Derartige Einwände haben als Aufforderung zu verhaltensbiologischer Genauigkeit Gewicht. Betrachtet man die Aussage aber im Lichte der voll verfliesten Betonbunker, in denen noch immer nicht wenige Zootiere ihr stumpfes, in stereotypen Bewegungen verfangenes Dasein fristen, und im Lichte anderer Formen quälenden Reizentzugs, denen sie ausgesetzt sind, dann bekommt die Frage, ob die Tiere es schätzen, möglichst vielen Umweltreizen ausgesetzt zu sein, etwas grotesk Scheinheiliges, zumal ja gerade auch die fehlenden Rückzugsmöglichkeiten, die mangelnden Sichtblenden ein Topos der aktuellen Zookritik sind, die im Ganzen verfängt, auch wenn sie gelegentlich dazu neigt, die Verhältnisse der freien Wildbahn zu romantisieren und etwa mit dem züchterischen Zielbegriff der „sozial intakten Gruppe“ einer Utopie aufsitzen mag.
Nichtsdestoweniger halten die Tierrechtler an ihrer Position fest, dass das System Zoo unreformierbar sei: Eine verhaltensgerechte Unterbringung sei, sagen sie, bei einigen Arten „selbst bei optimalen Haltungsumständen“ unmöglich, und führen als Beispiele jene Tiere an, die Zoodirektor Theo Pagel als „charismatische Tiere“ der exemplarischen Zookritik entziehen möchte: Eisbären, Delphine, Elefanten und Menschenaffen.

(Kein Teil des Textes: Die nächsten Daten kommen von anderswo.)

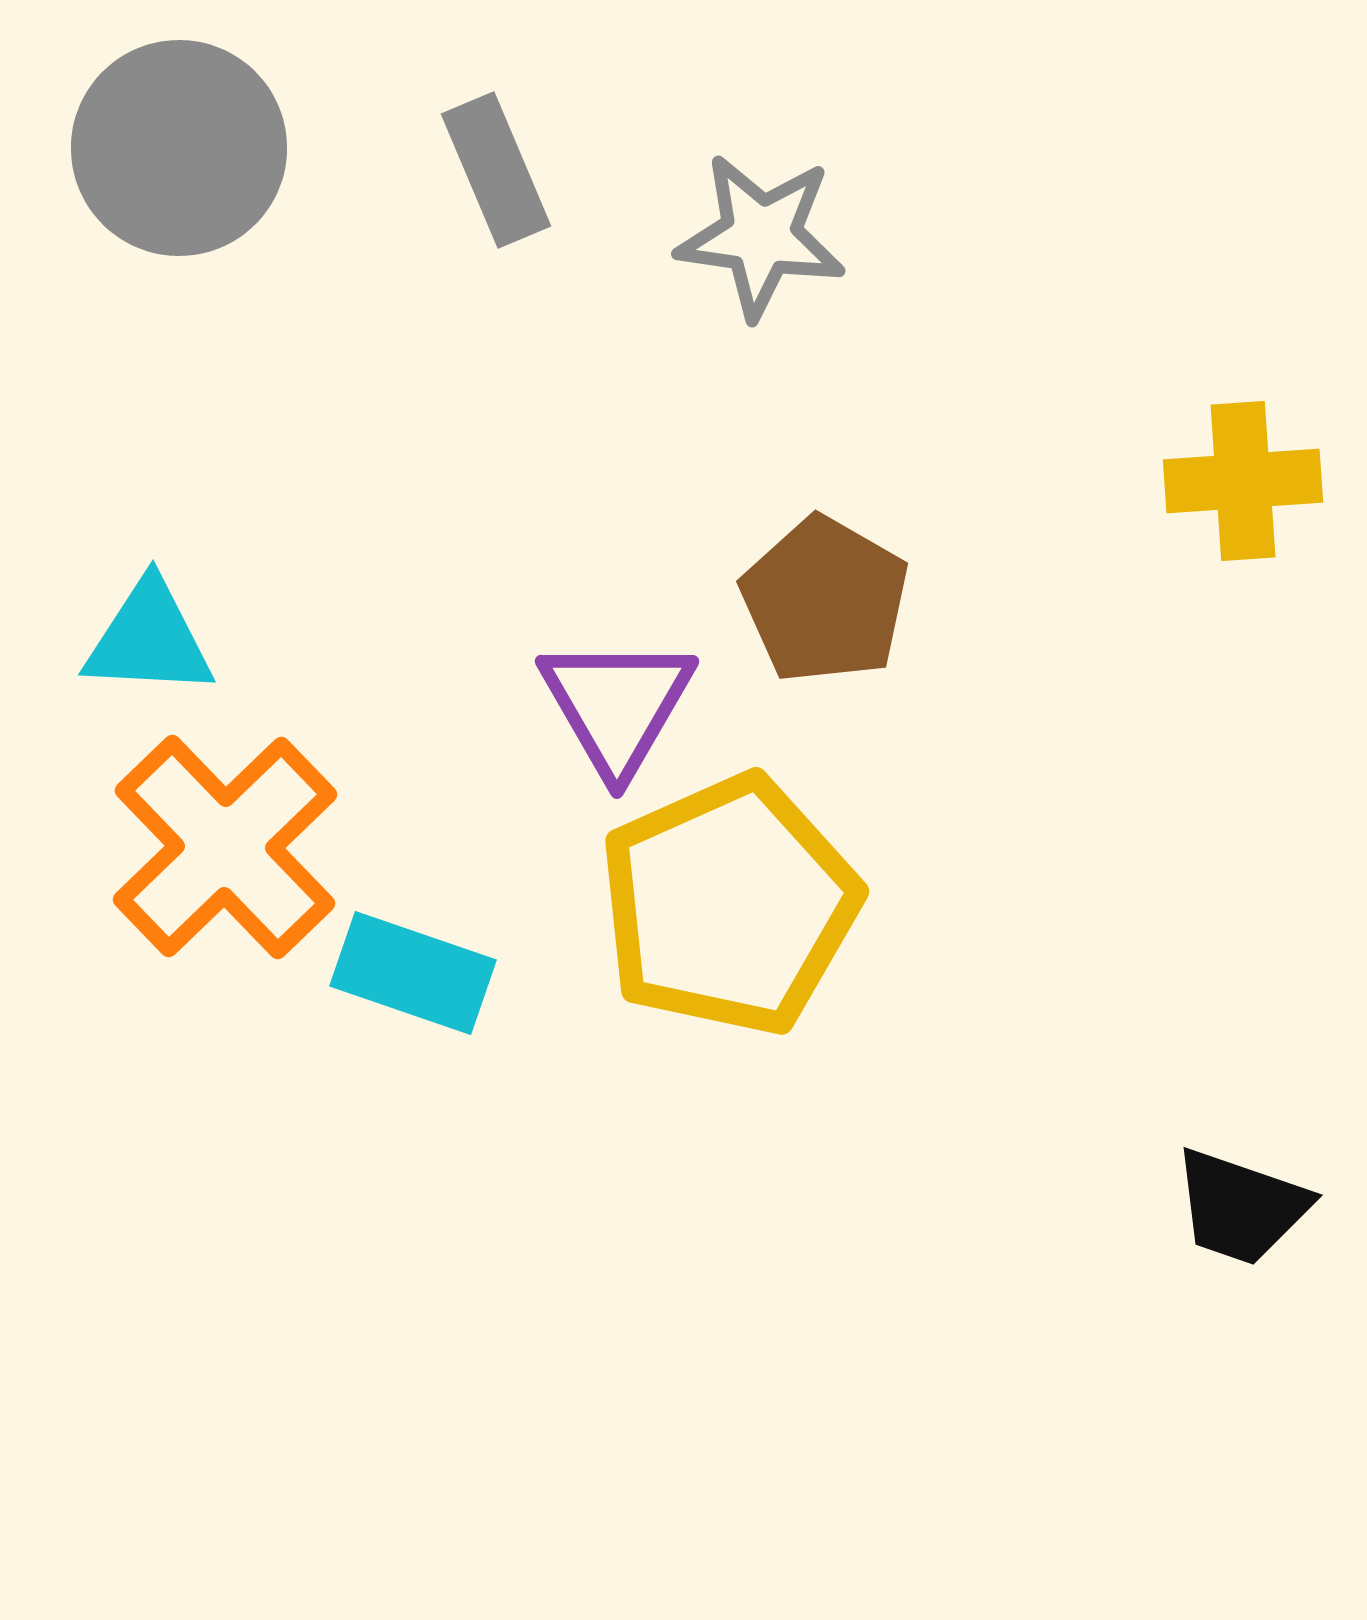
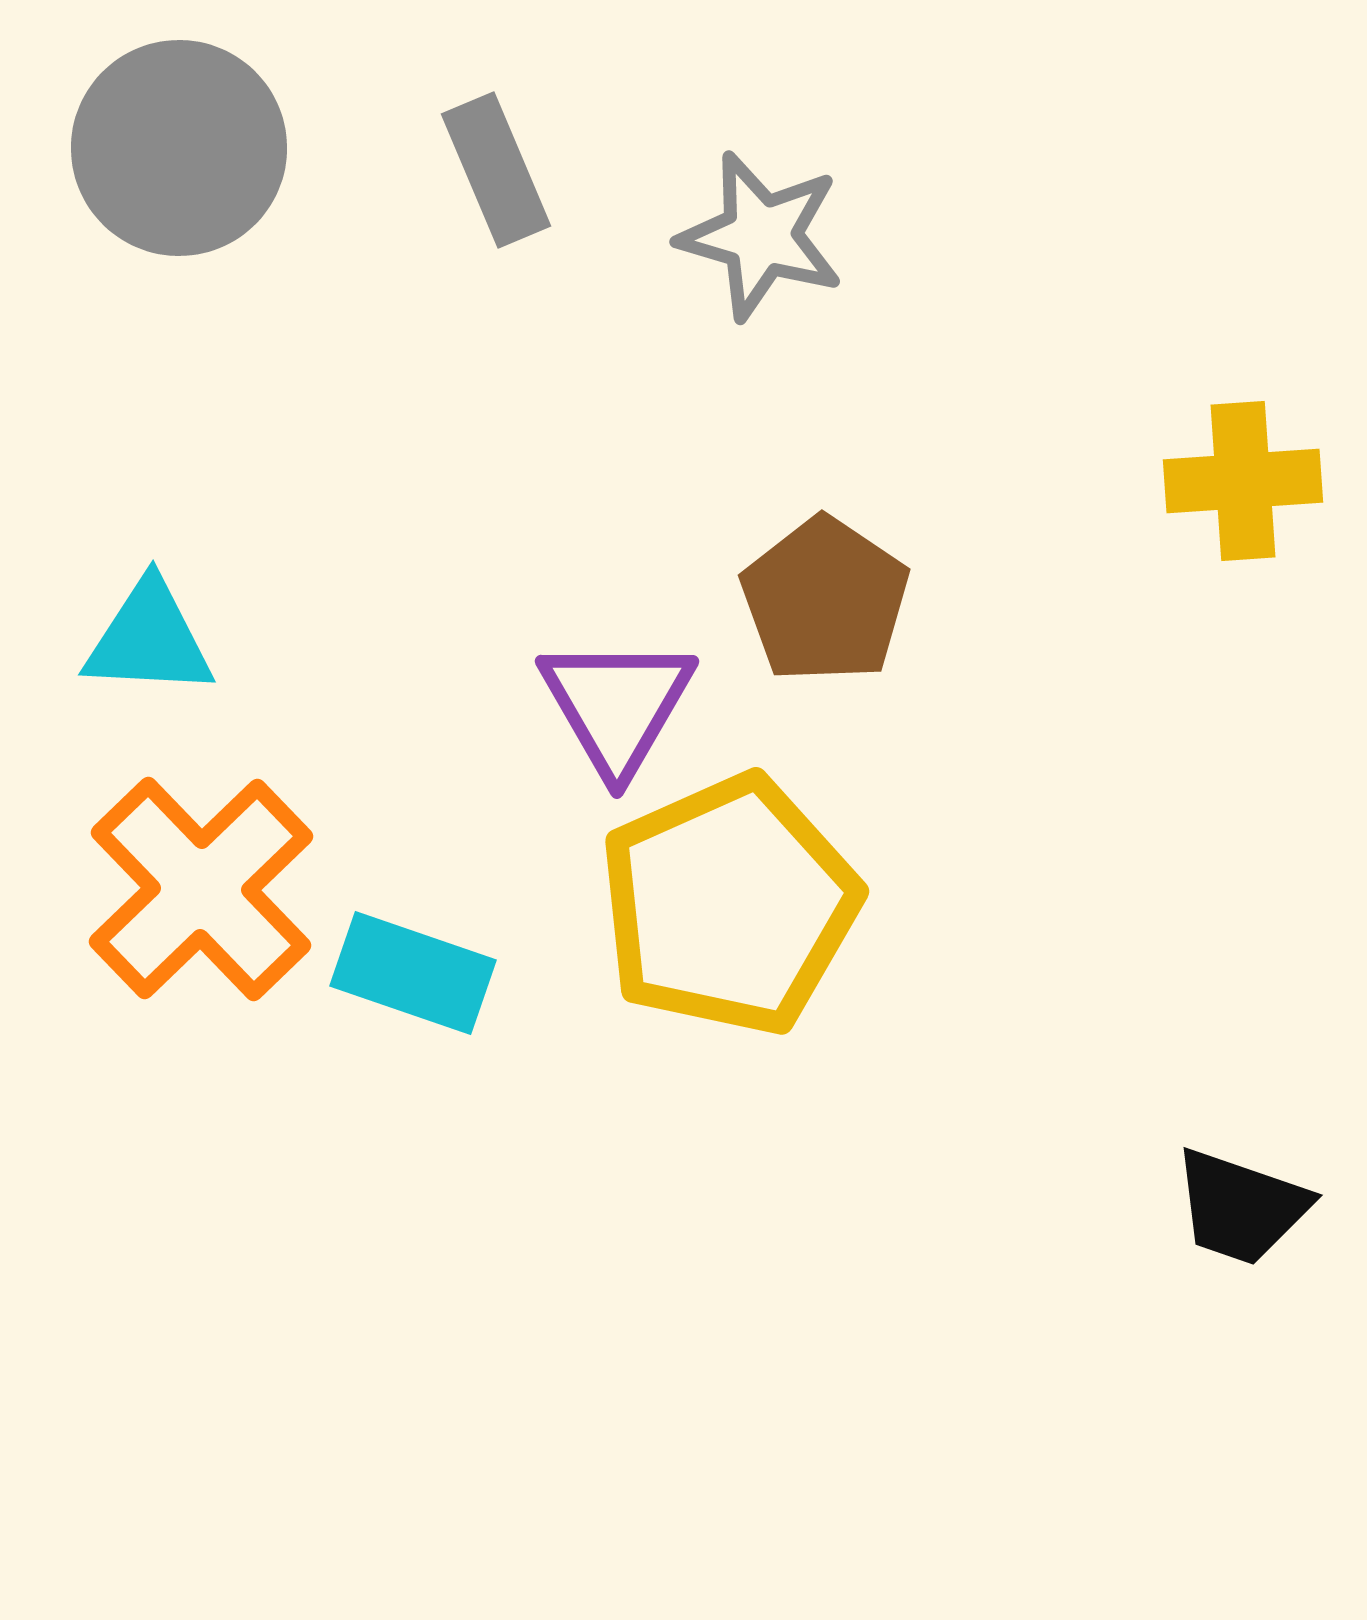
gray star: rotated 8 degrees clockwise
brown pentagon: rotated 4 degrees clockwise
orange cross: moved 24 px left, 42 px down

Die Mehrheit seiner Kollegen schien in Münster aber sehr genau zu wissen, dass es für autoritäre Gesten inzwischen zu spät ist. Eine Öffentlichkeitsarbeit, die sich im Wesentlichen auf die niedlichen, von jedem kritischen Impuls unberührten Zooserien verlässt, die das Fernsehen in allen seinen Regionalsendern Monat für Monat ausstrahlt (Kindchenschema bringt Quote), eine solche das Publikum für blöd verkaufende Öffentlichkeitsarbeit wird den Zoo nicht länger retten. Der Zoo der Zukunft wird ein anderer sein – ohne etliche der Arten, die heute noch dort anzutreffen sind –, oder er wird nicht mehr sein.